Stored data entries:
-- -- --
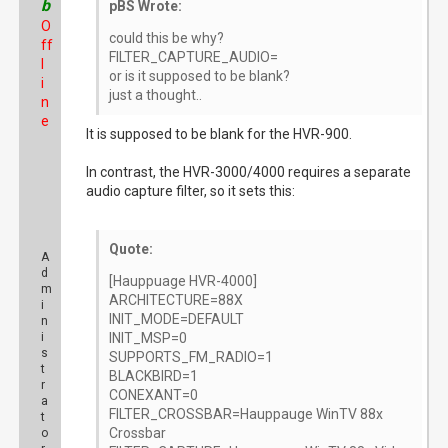
b
pBS Wrote:
O
could this be why?
ff
FILTER_CAPTURE_AUDIO=
l
or is it supposed to be blank?
i
just a thought..
n
e
It is supposed to be blank for the HVR-900.
In contrast, the HVR-3000/4000 requires a separate
audio capture filter, so it sets this:
Quote:
A
d
[Hauppuage HVR-4000]
m
ARCHITECTURE=88X
i
INIT_MODE=DEFAULT
n
i
INIT_MSP=0
s
SUPPORTS_FM_RADIO=1
t
BLACKBIRD=1
r
CONEXANT=0
a
FILTER_CROSSBAR=Hauppauge WinTV 88x
t
Crossbar
o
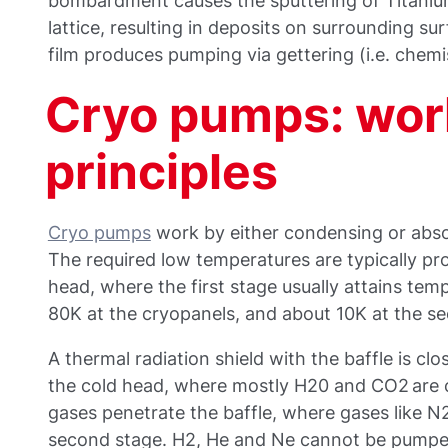
bombardment causes the sputtering of Titani
lattice, resulting in deposits on surrounding sur
film produces pumping via gettering (i.e. chemi
Cryo pumps: wor
principles
Cryo pumps
work by either condensing or abso
The required low temperatures are typically pr
head, where the first stage usually attains te
80K at the cryopanels, and about 10K at the s
A thermal radiation shield with the baffle is clos
the cold head, where mostly H20 and CO2 are
gases penetrate the baffle, where gases like N2
second stage. H2, He and Ne cannot be pumped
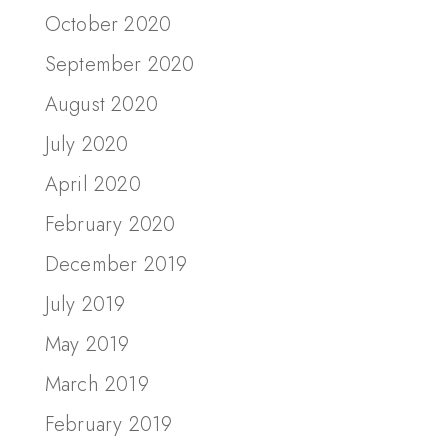
October 2020
September 2020
August 2020
July 2020
April 2020
February 2020
December 2019
July 2019
May 2019
March 2019
February 2019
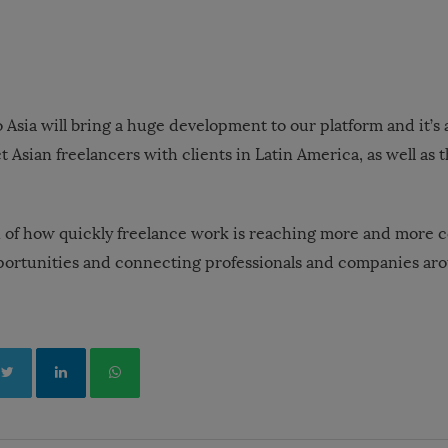
 Asia will bring a huge development to our platform and it’s
 Asian freelancers with clients in Latin America, as well as t
ign of how quickly freelance work is reaching more and more c
ortunities and connecting professionals and companies aro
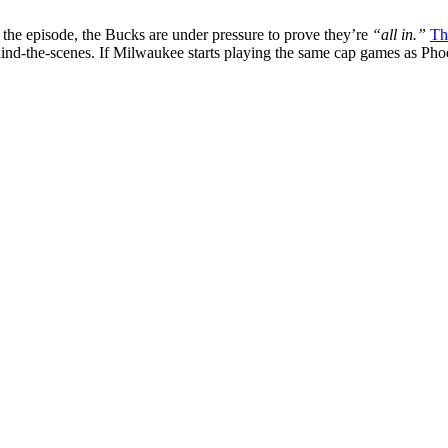
 the episode, the Bucks are under pressure to prove they’re
“all in.”
Th
behind-the-scenes. If Milwaukee starts playing the same cap games as Pho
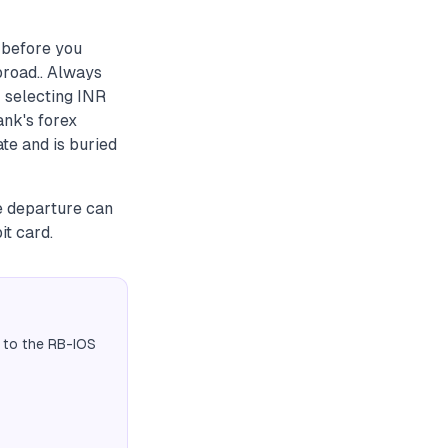
 before you
broad.. Always
 selecting INR
ank's forex
ate and is buried
e departure can
t card.
 to the RB-IOS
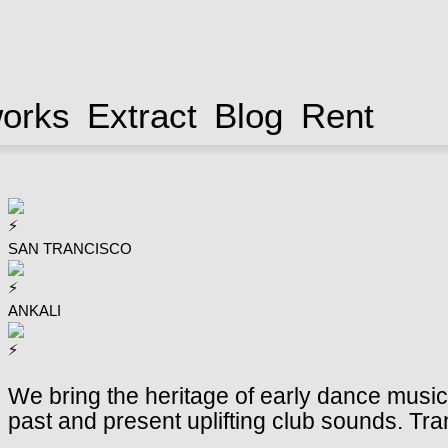
works
Extract
Blog
Rent
SAN TRANCISCO
ANKALI
We bring the heritage of early dance music t
past and present uplifting club sounds. Tr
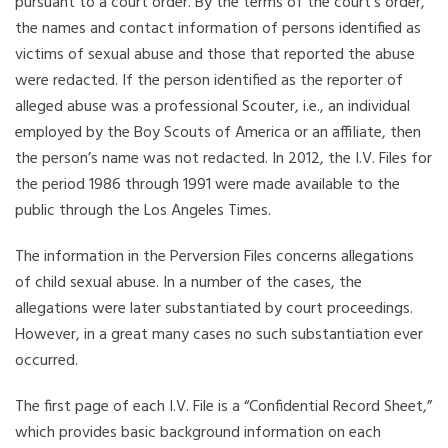
pursuant to a court order. By the terms of the court’s order,
the names and contact information of persons identified as
victims of sexual abuse and those that reported the abuse
were redacted. If the person identified as the reporter of
alleged abuse was a professional Scouter, i.e., an individual
employed by the Boy Scouts of America or an affiliate, then
the person’s name was not redacted. In 2012, the I.V. Files for
the period 1986 through 1991 were made available to the
public through the Los Angeles Times.
The information in the Perversion Files concerns allegations
of child sexual abuse. In a number of the cases, the
allegations were later substantiated by court proceedings.
However, in a great many cases no such substantiation ever
occurred.
The first page of each I.V. File is a “Confidential Record Sheet,”
which provides basic background information on each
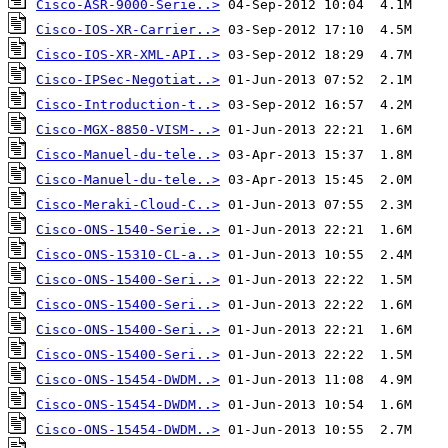
Cisco-ASR-9000-Serie..>
Cisco-IOS-XR-Carrier..>
Cisco-IOS-XR-XML-API..>
Cisco-IPSec-Negotiat..>
Cisco-Introduction-t..>
Cisco-MGX-8850-VISM-..>
Cisco-Manuel-du-tele..>
Cisco-Manuel-du-tele..>
Cisco-Meraki-Cloud-C..>
Cisco-ONS-1540-Serie..>
Cisco-ONS-15310-CL-a..>
Cisco-ONS-15400-Seri..>
Cisco-ONS-15400-Seri..>
Cisco-ONS-15400-Seri..>
Cisco-ONS-15400-Seri..>
Cisco-ONS-15454-DWDM..>
Cisco-ONS-15454-DWDM..>
Cisco-ONS-15454-DWDM..>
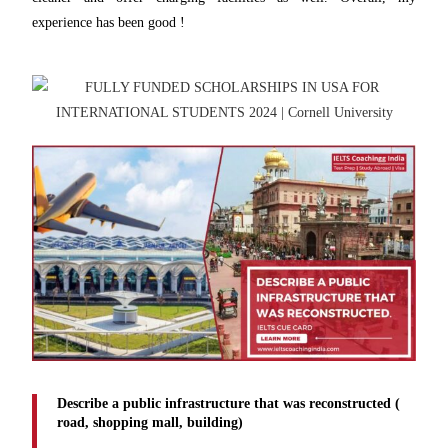
experience has been good !
Describe a public infrastructure that was reconstructed (
road, shopping mall, building)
-- -- --
Exercise goal:
Exactly restate the lines from the beginning of the data through the line with "Cryo pumps: wor", and no others, keeping pictures out.

Answer below:
b
pBS Wrote:
O
could this be why?
ff
FILTER_CAPTURE_AUDIO=
l
or is it supposed to be blank?
i
just a thought..
n
e
It is supposed to be blank for the HVR-900.
In contrast, the HVR-3000/4000 requires a separate
audio capture filter, so it sets this:
Quote:
A
d
[Hauppuage HVR-4000]
m
ARCHITECTURE=88X
i
INIT_MODE=DEFAULT
n
i
INIT_MSP=0
s
SUPPORTS_FM_RADIO=1
t
BLACKBIRD=1
r
CONEXANT=0
a
FILTER_CROSSBAR=Hauppauge WinTV 88x
t
Crossbar
o
bombardment causes the sputtering of Titani
lattice, resulting in deposits on surrounding sur
film produces pumping via gettering (i.e. chemi
Cryo pumps: wor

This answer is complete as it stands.